Heritage and culture feel like fraught topics of discussion that will inevitably lead to me embarrassing myself and revealing my ignorance, if not latent racism. However, for me, because I am white, the discussion and consequences are not inevitable. I can choose to avoid discussing culture and heritage for fear I will make a mistake, or I can try and explore out loud what growing up white in Canada has meant and means for me today. That I am able to make the latter choice in this article is an example of the privilege of being white. The power to disengage from this particular discussion is the power of whiteness —the power of living as the default.
I am white of the most apparent pale skin, blue eyes, blond hair and disappearing eyebrow ilk. My maternal family came from England to Vancouver Island three generations ago. My paternal grandfather won a scholarship to St Andrews but turned it down to come to Canada instead. Despite my family’s immigrant past, because of how I look when I am in Canada, I have never been asked “Where are you from?” or the uncomfortable follow-up, “No, but really, what are you?” Compare this with my Canadian colleague, whose grandfather also came to Canada as a young man. He was born not in Scotland but in what was Korea, and she is frequently asked both those questions. I am assumed to be from here because I am white. She is assumed to be from somewhere else because she is not. Of course, neither of us are from here in the way that Indigenous people are, but my whiteness renders my belonging assumed.
In the past my white features might have been part of a more diverse group, but culturally my whiteness is the default. In school, I learned European history and read classics all written by white people (primarily men, but that is another article). Even the books we read that were ostensibly about non-white experiences, like In the Heat of the Night (dealing with racism in the American South), were written by white men.
Occasionally there would be a unit on Indigenous culture, but the same rigor and resources were never allocated to exploring Indigenous society pre-contact or the destruction and devastation that settlement wrought. At home and at school I read the Little House On the Prairie books where the narrative of settlement was uncomplicated by a reflection on who the land being settled belonged to or, indeed, the deeper philosophical discussion of whether land was something to own or something to share, something to conquer or something to tend.

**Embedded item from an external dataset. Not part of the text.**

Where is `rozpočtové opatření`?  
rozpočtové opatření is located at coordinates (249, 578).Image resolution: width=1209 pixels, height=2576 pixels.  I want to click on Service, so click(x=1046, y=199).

It is difficult for me as a white Canadian to grasp how cultural differences continue to be the source of so much suffering. My maternal grandfather’s people were poor. They lived in Vancouver close to Lord Kitchener Elementary. Before he was old enough to go to school, my grandfather used to play with one of the neighbour boys in the school playground. They played marbles and practiced throwing around a baseball, plotting the fun they would have when they would be old enough to join their siblings in school.
Finally, they were old enough. They always walked to and from school together. One day my grandfather waited outside their door and no one came out. He knocked, but no one was home. Although not wealthy, the neighbours were better off than my grandfather’s family. They owned their own tiny house and a successful fishing business. They were also Japanese. My grandfather never saw his friend again. They were part of the internment of Japanese Canadians during World War II. The government confiscated their home and business and interned the entire family.
I don’t know what happened to their family. I don’t know if they were interned in BC or Alberta. I don’t know if, as was often the case, the family was separated. I don’t know if anyone from the family survived until 1988 when the Canadian government paid some reparations. I don’t know how to measure the benefit that white fisherman like my grandfather’s family experienced after their competition was eliminated.
It is uncomfortable to write but still true despite my discomfort. My cultural heritage is one of benefiting from the theft of other people’s culture, heritage, and land. If we are ever going to reckon with the pain in our history, white people like me will need to feel uncomfortable and we will need to recognize that this discomfort is not the same as the discrimination and marginalization that BIPOC folks experience every day. In my Canadian story, the power of whiteness is not so much in what it reveals but what it conceals.